- Exercise objective -
Check each line of the data below for the word "label". How many lines have it? Answer with the number alone.

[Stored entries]
────────────────────
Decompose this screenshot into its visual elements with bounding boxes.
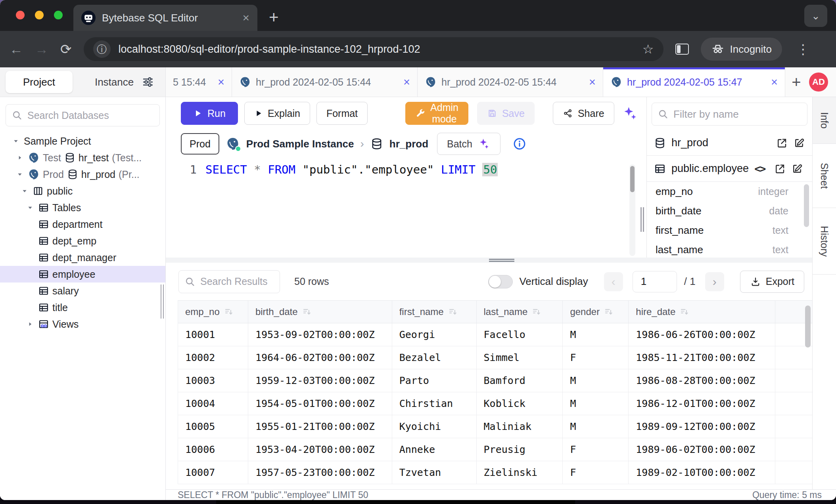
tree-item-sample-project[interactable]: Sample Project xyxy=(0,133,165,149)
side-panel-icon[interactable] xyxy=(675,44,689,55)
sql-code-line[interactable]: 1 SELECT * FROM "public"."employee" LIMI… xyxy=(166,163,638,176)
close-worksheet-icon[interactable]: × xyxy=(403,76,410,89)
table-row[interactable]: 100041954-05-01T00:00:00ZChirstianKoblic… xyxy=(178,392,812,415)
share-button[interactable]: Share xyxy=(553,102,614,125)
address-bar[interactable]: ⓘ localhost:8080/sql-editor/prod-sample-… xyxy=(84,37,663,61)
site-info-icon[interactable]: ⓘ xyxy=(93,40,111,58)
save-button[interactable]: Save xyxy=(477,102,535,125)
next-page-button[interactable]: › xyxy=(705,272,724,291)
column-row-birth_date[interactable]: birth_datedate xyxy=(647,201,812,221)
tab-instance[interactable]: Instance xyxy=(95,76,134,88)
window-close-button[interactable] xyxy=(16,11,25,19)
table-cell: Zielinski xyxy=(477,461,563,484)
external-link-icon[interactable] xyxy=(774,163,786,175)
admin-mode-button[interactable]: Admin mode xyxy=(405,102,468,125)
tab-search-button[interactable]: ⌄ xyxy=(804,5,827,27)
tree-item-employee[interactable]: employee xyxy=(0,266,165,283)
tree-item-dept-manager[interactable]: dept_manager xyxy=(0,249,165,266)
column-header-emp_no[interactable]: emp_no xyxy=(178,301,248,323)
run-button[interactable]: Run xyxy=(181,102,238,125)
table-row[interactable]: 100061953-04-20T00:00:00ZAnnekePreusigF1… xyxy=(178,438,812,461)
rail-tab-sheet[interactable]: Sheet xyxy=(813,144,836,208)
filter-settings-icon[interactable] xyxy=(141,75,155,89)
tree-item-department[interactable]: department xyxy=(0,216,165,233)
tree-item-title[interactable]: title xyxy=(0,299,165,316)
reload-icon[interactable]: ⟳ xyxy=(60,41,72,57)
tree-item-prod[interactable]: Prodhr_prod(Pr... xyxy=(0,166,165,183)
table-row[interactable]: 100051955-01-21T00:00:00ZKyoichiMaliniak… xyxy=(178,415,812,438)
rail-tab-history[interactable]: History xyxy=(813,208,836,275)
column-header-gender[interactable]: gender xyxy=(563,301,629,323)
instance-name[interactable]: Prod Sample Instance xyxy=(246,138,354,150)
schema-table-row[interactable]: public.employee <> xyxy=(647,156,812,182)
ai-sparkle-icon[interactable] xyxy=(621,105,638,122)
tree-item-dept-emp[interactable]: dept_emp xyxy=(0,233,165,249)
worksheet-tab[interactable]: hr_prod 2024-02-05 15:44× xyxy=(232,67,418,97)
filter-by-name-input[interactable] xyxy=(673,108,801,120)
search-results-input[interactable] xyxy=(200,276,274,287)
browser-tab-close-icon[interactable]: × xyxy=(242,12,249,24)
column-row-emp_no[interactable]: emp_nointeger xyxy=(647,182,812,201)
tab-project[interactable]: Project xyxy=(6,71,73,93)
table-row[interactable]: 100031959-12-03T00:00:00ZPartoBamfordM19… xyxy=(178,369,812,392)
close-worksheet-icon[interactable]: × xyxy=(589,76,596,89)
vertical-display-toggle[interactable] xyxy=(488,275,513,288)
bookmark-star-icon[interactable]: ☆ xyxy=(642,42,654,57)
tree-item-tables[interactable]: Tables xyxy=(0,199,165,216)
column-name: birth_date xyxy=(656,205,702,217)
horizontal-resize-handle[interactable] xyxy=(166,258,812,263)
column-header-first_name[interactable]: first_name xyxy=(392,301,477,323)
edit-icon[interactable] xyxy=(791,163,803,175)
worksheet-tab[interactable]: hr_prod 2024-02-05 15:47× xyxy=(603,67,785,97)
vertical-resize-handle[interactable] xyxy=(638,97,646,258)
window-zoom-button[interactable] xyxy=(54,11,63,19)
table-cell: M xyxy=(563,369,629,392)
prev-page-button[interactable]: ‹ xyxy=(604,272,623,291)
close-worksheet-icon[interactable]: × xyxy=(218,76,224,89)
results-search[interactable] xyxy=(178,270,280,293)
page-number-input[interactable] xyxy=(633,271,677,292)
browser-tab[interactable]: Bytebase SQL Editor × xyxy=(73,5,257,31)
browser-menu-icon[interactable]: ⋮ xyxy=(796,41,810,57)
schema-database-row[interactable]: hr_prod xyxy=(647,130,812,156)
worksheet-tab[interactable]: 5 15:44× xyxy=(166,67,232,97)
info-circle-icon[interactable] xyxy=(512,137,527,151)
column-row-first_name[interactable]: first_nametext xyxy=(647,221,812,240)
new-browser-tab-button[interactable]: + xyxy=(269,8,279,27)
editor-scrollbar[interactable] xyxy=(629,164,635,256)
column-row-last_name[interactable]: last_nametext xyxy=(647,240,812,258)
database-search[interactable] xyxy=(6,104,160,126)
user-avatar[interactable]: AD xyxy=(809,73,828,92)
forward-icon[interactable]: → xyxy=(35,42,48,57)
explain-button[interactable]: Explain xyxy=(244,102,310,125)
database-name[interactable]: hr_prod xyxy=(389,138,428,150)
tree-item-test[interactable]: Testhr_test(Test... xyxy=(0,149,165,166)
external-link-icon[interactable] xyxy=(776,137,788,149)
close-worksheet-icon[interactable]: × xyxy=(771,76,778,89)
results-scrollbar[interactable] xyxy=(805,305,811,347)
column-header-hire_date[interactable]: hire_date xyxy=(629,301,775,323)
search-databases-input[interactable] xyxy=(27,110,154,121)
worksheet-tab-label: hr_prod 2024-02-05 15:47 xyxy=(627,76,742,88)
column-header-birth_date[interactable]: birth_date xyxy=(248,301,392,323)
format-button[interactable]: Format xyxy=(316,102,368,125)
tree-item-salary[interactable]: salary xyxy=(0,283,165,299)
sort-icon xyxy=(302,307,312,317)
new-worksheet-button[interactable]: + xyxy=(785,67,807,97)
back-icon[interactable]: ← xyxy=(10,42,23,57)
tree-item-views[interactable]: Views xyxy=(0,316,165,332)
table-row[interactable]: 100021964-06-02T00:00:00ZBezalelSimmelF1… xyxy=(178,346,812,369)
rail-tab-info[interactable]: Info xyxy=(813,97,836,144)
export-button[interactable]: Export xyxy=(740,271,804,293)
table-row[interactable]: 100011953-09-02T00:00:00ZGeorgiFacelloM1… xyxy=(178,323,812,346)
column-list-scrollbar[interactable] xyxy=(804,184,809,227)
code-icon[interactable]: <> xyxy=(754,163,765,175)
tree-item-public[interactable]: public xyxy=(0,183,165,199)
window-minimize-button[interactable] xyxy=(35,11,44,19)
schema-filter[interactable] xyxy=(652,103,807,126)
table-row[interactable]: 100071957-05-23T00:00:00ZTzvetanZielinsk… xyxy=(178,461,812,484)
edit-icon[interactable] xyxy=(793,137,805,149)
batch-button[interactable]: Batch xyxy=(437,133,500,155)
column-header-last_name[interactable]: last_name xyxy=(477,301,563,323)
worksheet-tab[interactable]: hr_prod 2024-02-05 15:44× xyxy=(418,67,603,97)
────────────────────
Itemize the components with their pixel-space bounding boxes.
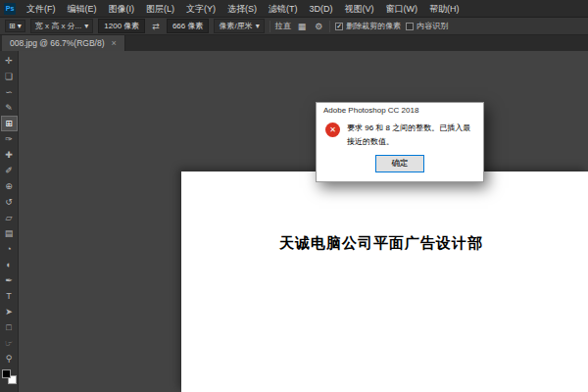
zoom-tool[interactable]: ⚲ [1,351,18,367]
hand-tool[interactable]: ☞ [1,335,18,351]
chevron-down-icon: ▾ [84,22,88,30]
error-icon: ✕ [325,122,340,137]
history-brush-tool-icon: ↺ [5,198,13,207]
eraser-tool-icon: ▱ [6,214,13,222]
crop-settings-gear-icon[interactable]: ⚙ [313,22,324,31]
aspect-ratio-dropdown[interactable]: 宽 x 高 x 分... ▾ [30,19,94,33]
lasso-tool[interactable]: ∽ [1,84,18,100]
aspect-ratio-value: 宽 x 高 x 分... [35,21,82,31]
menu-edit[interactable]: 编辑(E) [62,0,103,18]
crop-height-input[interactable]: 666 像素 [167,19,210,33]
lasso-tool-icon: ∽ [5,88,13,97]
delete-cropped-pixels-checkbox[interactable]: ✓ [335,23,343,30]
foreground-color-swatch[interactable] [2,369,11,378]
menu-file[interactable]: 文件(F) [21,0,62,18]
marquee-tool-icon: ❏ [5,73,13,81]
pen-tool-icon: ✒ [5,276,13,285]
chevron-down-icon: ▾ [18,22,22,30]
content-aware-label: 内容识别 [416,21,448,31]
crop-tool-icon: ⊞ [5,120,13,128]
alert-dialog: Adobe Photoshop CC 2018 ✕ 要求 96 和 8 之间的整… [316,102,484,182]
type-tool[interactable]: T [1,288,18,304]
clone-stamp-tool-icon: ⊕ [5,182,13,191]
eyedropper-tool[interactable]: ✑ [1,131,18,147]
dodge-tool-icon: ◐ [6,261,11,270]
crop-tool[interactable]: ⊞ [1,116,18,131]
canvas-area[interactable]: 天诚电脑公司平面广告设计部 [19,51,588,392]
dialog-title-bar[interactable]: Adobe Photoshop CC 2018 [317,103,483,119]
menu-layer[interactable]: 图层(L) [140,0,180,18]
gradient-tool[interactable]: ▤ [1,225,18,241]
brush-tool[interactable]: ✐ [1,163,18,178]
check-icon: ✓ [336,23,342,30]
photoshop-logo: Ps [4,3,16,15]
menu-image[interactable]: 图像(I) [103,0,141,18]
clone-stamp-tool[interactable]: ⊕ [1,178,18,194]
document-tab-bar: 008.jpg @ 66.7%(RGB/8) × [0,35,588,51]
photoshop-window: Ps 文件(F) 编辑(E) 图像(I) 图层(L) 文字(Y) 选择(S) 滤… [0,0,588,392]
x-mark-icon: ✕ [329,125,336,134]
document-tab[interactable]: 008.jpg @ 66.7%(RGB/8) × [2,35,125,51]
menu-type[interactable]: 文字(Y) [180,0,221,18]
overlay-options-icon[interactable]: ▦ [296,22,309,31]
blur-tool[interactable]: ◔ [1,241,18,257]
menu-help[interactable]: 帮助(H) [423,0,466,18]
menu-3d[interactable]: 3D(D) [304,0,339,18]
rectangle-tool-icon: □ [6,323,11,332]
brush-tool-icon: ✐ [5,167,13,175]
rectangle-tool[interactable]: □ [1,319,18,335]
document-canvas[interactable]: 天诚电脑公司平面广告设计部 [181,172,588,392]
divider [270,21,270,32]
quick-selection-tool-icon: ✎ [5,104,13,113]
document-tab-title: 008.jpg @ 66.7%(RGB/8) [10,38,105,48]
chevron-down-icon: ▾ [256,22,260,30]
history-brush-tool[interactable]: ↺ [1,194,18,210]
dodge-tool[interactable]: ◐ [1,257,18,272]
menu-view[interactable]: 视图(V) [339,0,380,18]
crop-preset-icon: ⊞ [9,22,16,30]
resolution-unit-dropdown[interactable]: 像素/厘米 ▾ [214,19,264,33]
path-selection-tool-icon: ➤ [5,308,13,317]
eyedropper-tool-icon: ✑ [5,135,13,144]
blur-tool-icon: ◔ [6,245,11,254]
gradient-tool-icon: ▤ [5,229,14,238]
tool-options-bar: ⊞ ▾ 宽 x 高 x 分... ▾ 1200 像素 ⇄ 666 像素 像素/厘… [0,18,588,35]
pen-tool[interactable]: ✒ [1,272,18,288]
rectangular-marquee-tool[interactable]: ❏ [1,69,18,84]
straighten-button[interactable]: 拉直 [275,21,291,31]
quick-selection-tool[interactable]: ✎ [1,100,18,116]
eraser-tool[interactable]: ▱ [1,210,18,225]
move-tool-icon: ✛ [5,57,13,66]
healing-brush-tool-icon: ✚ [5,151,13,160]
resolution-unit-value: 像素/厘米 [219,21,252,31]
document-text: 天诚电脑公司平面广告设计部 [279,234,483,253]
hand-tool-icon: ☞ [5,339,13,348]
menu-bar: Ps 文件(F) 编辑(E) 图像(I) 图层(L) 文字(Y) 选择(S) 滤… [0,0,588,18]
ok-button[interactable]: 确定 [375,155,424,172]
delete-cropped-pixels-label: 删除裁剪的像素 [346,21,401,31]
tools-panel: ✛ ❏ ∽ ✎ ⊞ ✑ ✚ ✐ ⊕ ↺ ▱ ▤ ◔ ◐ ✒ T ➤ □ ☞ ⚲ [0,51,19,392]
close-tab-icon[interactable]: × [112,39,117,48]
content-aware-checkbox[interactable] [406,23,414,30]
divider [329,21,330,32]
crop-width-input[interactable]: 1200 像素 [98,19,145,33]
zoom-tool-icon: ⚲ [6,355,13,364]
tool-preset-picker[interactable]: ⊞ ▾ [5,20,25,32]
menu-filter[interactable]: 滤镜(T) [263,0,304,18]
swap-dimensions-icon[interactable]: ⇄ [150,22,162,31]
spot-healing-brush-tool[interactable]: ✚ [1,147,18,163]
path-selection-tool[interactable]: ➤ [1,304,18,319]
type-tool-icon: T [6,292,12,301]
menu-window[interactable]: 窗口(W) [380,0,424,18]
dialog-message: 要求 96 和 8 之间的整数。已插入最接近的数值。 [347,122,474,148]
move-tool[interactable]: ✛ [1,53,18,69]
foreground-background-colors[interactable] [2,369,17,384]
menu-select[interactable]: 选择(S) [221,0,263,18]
────────────────────
- Written reply -
3